A swath of the U.S. from the south Atlantic into the heartland has the greatest number of businesses deemed essential during a stay-at-home order. Nonessential businesses are now joining critical industries, opening their doors to the public for the first time in weeks as most state governors loosen COVID-19 restrictions.
Although essential businesses vary by state, they often belong to industries such as health care, food and agriculture, communications and emergency services. For this new study, LendingTree measured essential businesses in every state as defined by the Minnesota Department of Employment and Economic Development.
Key findings
- Maryland tops the list — 81.5% of all businesses in the state are considered essential. Maryland has a large number of restaurants and physicians’ offices.
- Second-place Virginia is just one percentage point below Maryland at 80.6%. Restaurants and religious organizations are most common among Virginia’s essential businesses.
- Oklahoma ranked third with 80.5% of businesses considered essential.
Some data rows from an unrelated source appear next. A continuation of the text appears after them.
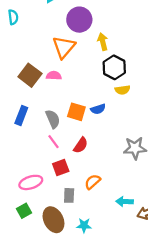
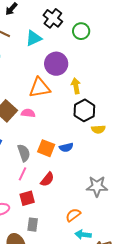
orange triangle: (64, 47) -> (40, 88), turned 35
yellow semicircle: (122, 90) -> (98, 129), moved
pink line: (53, 142) -> (23, 174), turned 56
orange semicircle: (93, 182) -> (73, 215), moved

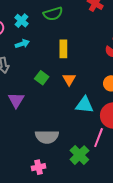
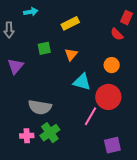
yellow rectangle: (63, 49) -> (70, 23), turned 54
green square: (42, 78) -> (44, 48), turned 32
green cross: (79, 155) -> (50, 133), moved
The large number of religious organizations in the state pushed it to the top of our list.
- Washington, D.C. falls in last place on our list. Of the 72.8% essential businesses in Washington, D.C., public relations agencies are most prevalent. Like other urban areas, the high density of at-risk and nonessential businesses may be the reason for the low ranking of the nation’s capital.
- Hawaii and Wisconsin round out the bottom three with 74.5% and 76% of businesses considered essential, respectively.
States with the largest share of essential businesses
1. Maryland
Of the 139,143 businesses in Maryland, 113,421 are considered essential. Maryland’s stay-at-home order went into effect on March 30, limiting all nonessential activities statewide. Airports, grocery stores and hospitals were among the essential local businesses permitted to stay open.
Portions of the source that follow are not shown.